Now, onto the actual content for the Future is Last Week. This one is... strange. Out there in China (you know, where strange things come from) there's a growing sector of sweatshop labor. Sweatshops wherin the workers spend their days playing MMO games.
In the past, I've posted about things involving in-game profiteering, from the Gaming Open Market to interesting eBay scandals. Somehow though, in my rather limited imagination, I never saw this one coming. I really should have though. If one person, playing MMO games can almost make as much as they do working at a newspaper (a reporter tried that experiment), the imagine what thousands of people making pennies an hour can do.
We're looking at millions of dollars exchanged over bits that have no practical purpose whatsoever. Solely entertainment value. I mean, this is amazing. People want to be entertained, so companies released games that had in-game economies and encouraged trading goods between players (they were called MUDs and MUSHes and the like, but they never caught on until Evercrak put a nice 3D engine on one). Since there was an in-game enconomy, and the in-game experience changed due to what items you owned, this created a demand for the items. Now, the game company theoretically controls supply, but they can't be tight-fisted about it.
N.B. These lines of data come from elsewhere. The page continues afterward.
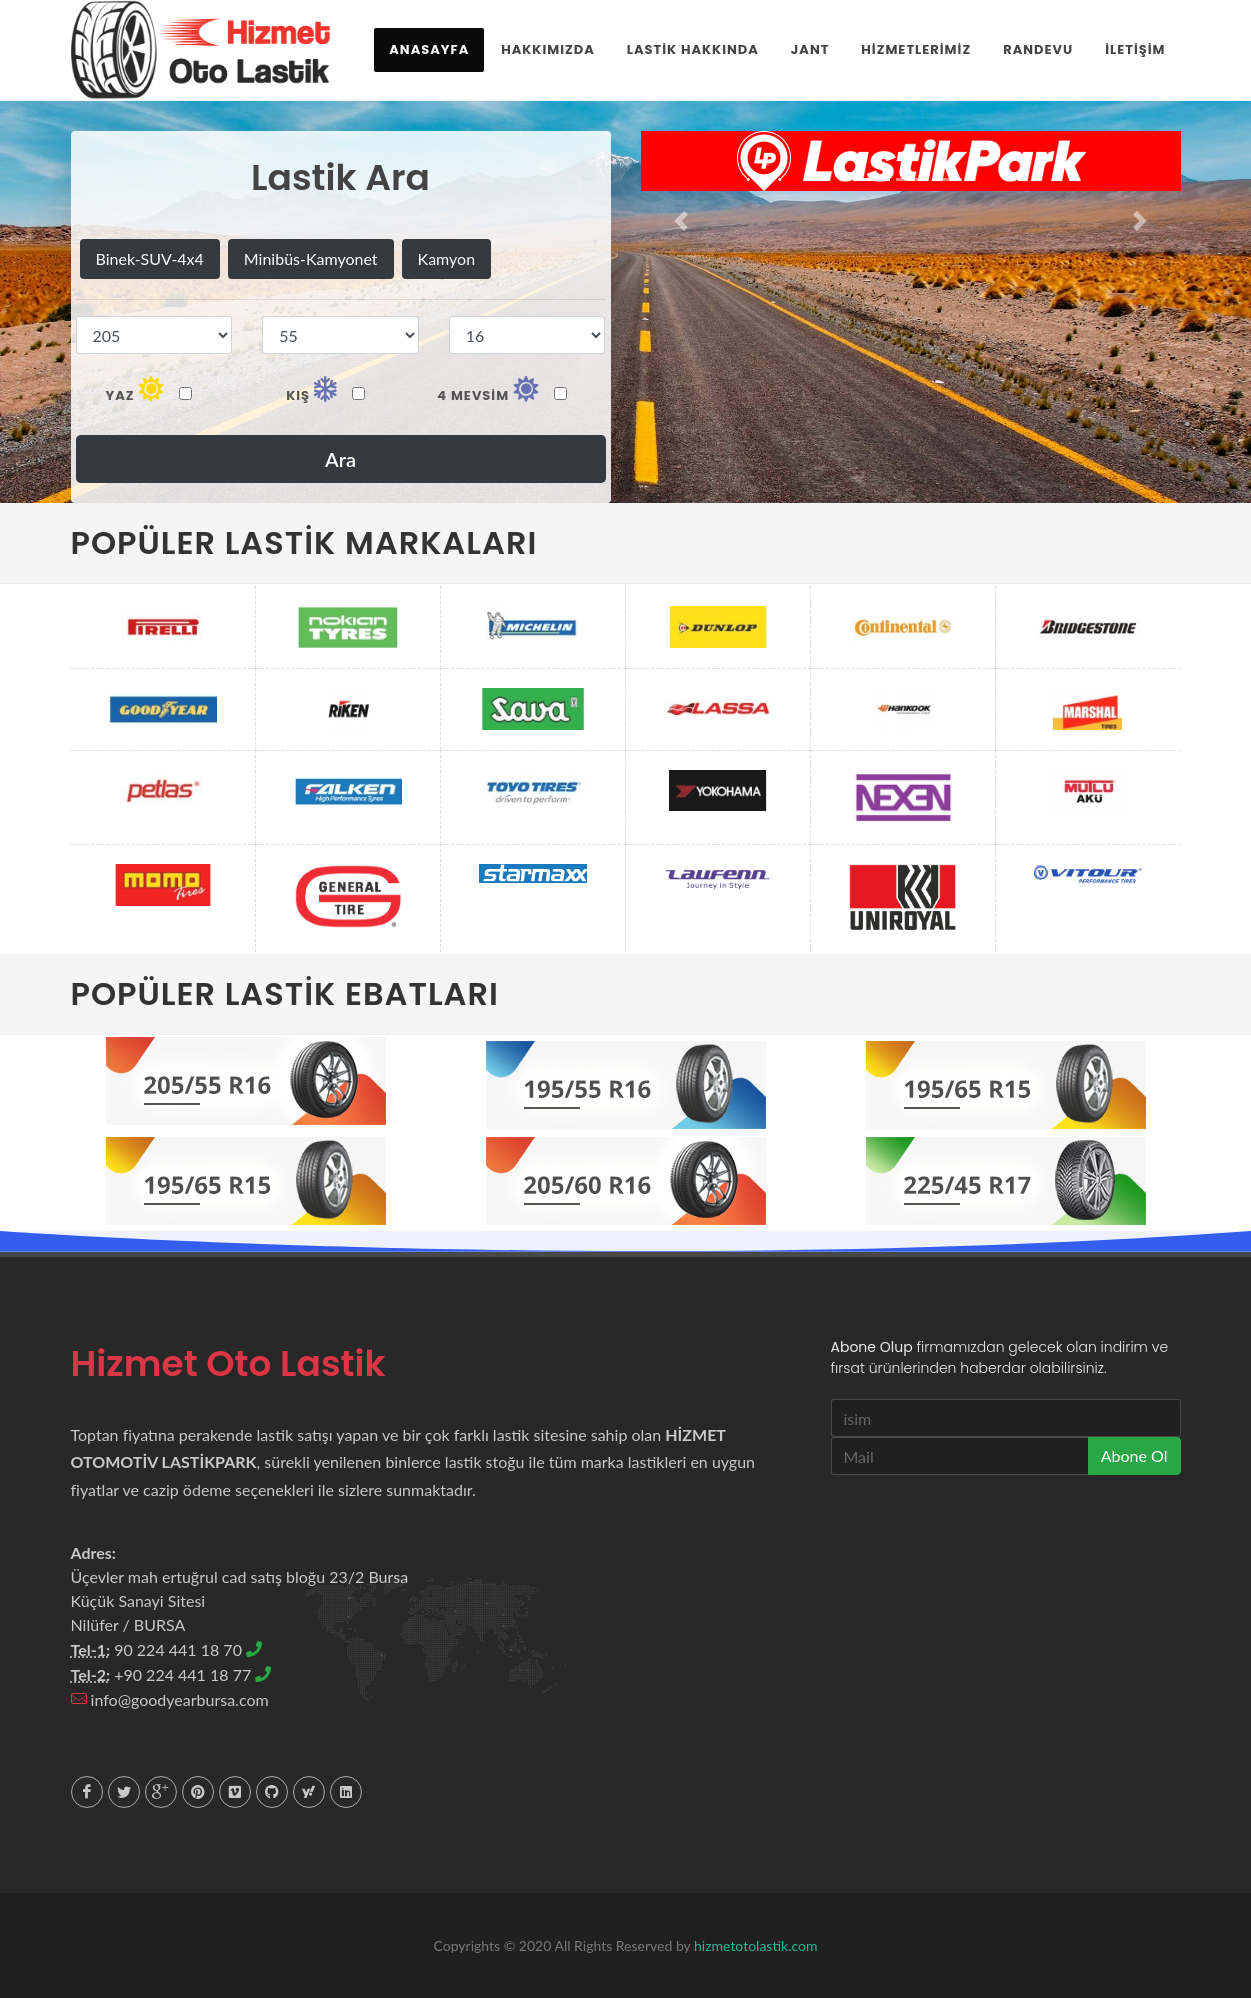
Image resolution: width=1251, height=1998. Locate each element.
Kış (325, 389)
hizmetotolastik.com (755, 1945)
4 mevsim (502, 389)
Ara (340, 459)
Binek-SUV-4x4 (150, 258)
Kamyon (447, 258)
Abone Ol (1134, 1455)
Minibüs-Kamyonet (311, 258)
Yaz (148, 389)
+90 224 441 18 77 (192, 1674)
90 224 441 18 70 (188, 1649)
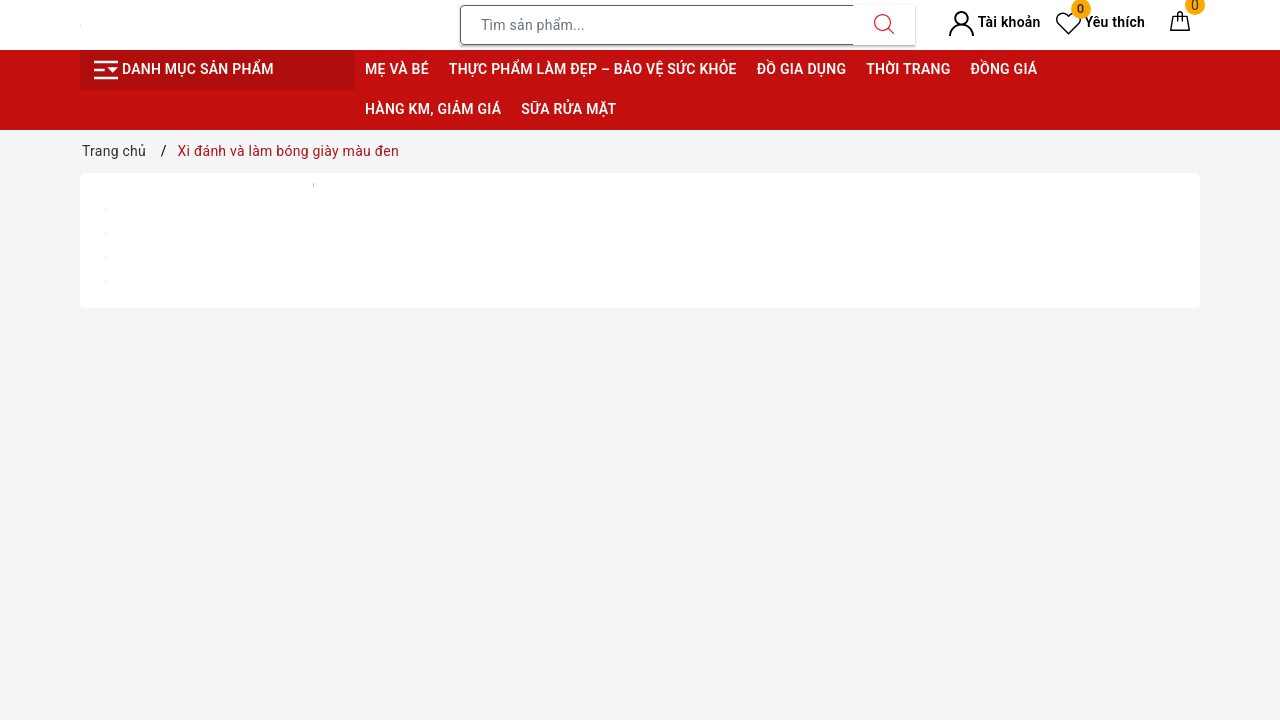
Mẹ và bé (397, 69)
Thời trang (908, 69)
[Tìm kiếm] (884, 25)
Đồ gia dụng (801, 69)
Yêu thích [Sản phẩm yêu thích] (1100, 22)
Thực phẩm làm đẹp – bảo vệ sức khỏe (593, 69)
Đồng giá (1003, 69)
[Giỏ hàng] (1180, 25)
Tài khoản (994, 22)
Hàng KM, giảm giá (433, 109)
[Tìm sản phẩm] (657, 25)
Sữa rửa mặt (568, 109)
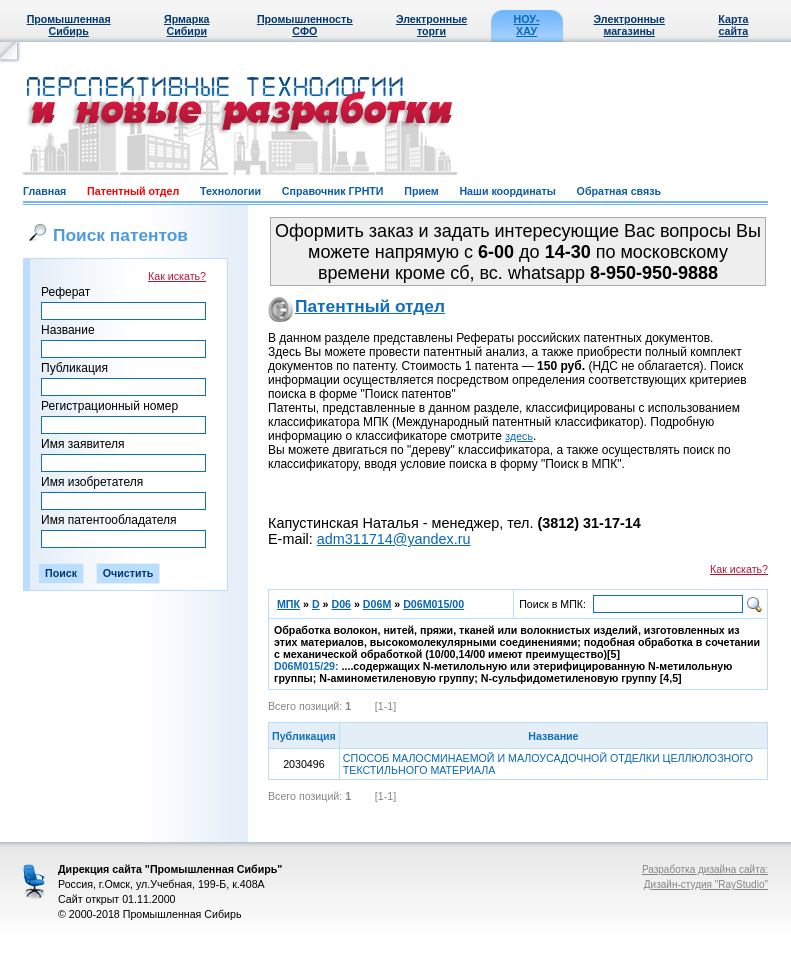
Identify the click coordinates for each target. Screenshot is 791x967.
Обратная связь (619, 191)
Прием (421, 191)
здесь (519, 436)
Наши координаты (507, 191)
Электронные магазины (629, 25)
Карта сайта (733, 25)
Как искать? (177, 276)
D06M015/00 (433, 604)
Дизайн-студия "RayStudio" (706, 884)
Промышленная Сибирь (69, 25)
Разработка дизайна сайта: (705, 869)
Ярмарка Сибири (186, 25)
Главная (44, 191)
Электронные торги (431, 25)
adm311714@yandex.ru (394, 539)
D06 (341, 604)
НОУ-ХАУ (527, 25)
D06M (377, 604)
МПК (288, 604)
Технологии (230, 191)
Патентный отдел (133, 191)
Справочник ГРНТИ (333, 191)
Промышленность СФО (305, 25)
Players need to feel like they've earned it (and that it's capable of being earned), and they also need to be able to exchange it when they need it no longer.
So really, the company controls the supply in the same way a mountain controls the coal buried in it.
Which means, any ambitious miner can go in and dig it out- and now they control the supply.
What I think I love about this most, well, it's horrible of me really. I can remember back in the early nineties a great deal of glamour filled pixies-and-daisies prognostications that this new channel of communication (the Internet) was going to tear down walls and improve communication and make us better people. It'll end war and cure cancer, and it's also a floor wax and a dessert topping! When reality hits, we suddenly see, people are people. You give them a new toy, and all they really do is find new ways to do the same old miserable things they've always done.